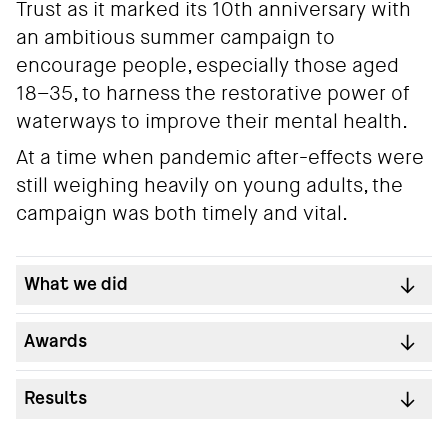
Trust as it marked its 10th anniversary with
an ambitious summer campaign to
encourage people, especially those aged
18–35, to harness the restorative power of
waterways to improve their mental health.
At a time when pandemic after-effects were
still weighing heavily on young adults, the
campaign was both timely and vital.
What we did
Awards
Results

________________

**AIM OF THE TASK:** Line by line, print the records exactly, leaving the pictures behind.

**OUTPUT FOR THIS EXERCISE:**
Trust as it marked its 10th anniversary with
an ambitious summer campaign to
encourage people, especially those aged
18–35, to harness the restorative power of
waterways to improve their mental health.
At a time when pandemic after-effects were
still weighing heavily on young adults, the
campaign was both timely and vital.
What we did
Awards
Results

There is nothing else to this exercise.